# Is that a coffee tamper in your pocket or are you just pleased to see me?



## DonRJ (Apr 3, 2010)

Project DIY tamper completed, you don`t actually have to tamp the coffee, just pass the tamper below a laden portafilter and the increased gravity effect flattens the grinds.

http://img.photobucket.com/albums/1003/funkee/IMGP288850.jpg

http://img.photobucket.com/albums/1003/funkee/IMGP288950.jpg

Well, I like it, Reg eat your heart out.









Don


----------



## Glenn (Jun 14, 2008)

Well its original


----------



## Monkey_Boy (Feb 26, 2010)

They Look great, sweet fit and hand hold.........mucho props


----------



## Greenpotterer (Nov 29, 2009)

Looks the biz Don but is there a cupboard without a door/knob now

Gaz


----------



## DonRJ (Apr 3, 2010)

Shhhhh, It possibly could be thought to resemble a door knob slightly, well perhaps quite a lot, she who must be obeyed has not noticed yet, wait til she tries to open the airing cupboard.

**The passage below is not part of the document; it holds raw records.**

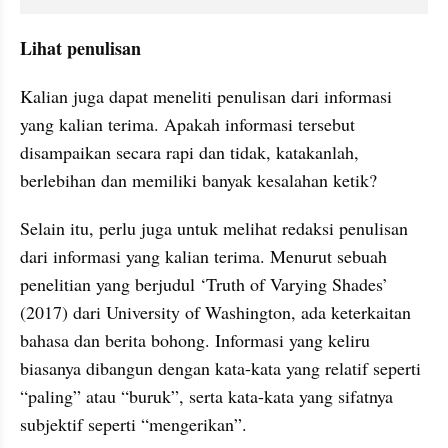
Lihat penulisan
Kalian juga dapat meneliti penulisan dari informasi 
yang kalian terima. Apakah informasi tersebut 
disampaikan secara 
rapi
 dan tidak, katakanlah, 
berlebihan dan memiliki banyak kesalahan ketik?
Selain itu, perlu juga untuk melihat redaksi penulisan 
dari informasi yang kalian terima. Menurut sebuah 
penelitian yang berjudul ‘Truth of 
Varying
 Shades’ 
(2017) dari University of Washington, ada keterkaitan 
bahasa dan berita bohong. Informasi yang keliru 
biasanya dibangun dengan kata-kata yang relatif seperti 
“paling” atau “buruk”, serta kata-kata yang sifatnya 
subjektif seperti “mengerikan”.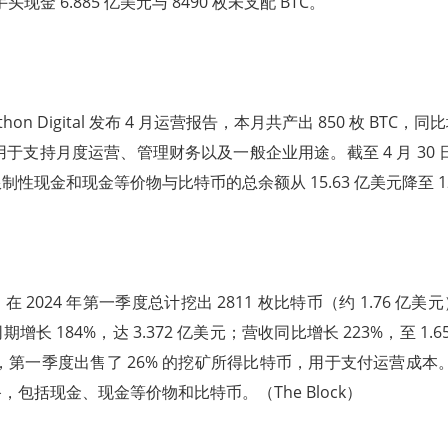
头现金 6.885 亿美元与 8490 枚未支配 BTC。
hon Digital 发布 4 月运营报告，本月共产出 850 枚 BTC，同
TC，用于支持月度运营、管理财务以及一般企业用途。截至 4 月 30 
非限制性现金和现金等价物与比特币的总余额从 15.63 亿美元降至 12
gital 在 2024 年第一季度总计挖出 2811 枚比特币（约 1.76
长 184%，达 3.372 亿美元；营收同比增长 223%，至 1.65
al 透露，第一季度出售了 26% 的挖矿所得比特币，用于支付运营成本
包括现金、现金等价物和比特币。（The Block）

The reality is that one of my mates turned the base for me at his engineering workshop using the filter basket as a template so the fit is perfect, but neither of us have any woodturning gear or skills in my case and I wanted a wooden handle, so local DIY store provided the door knob which has been waxed then glued on using epoxy adhesive.

Its stylish look led to much piss taking when one of my mates called in on Thursday to collect his share of a bean order and had a test drive of the Silvia


----------



## Greenpotterer (Nov 29, 2009)

if it does the job mate!!!

Gaz


----------



## vintagecigarman (Aug 10, 2009)

Looks great! Well done - way beyond my crafting skills.

Is the wool in the background to knit a nice little bag for it? ;>))


----------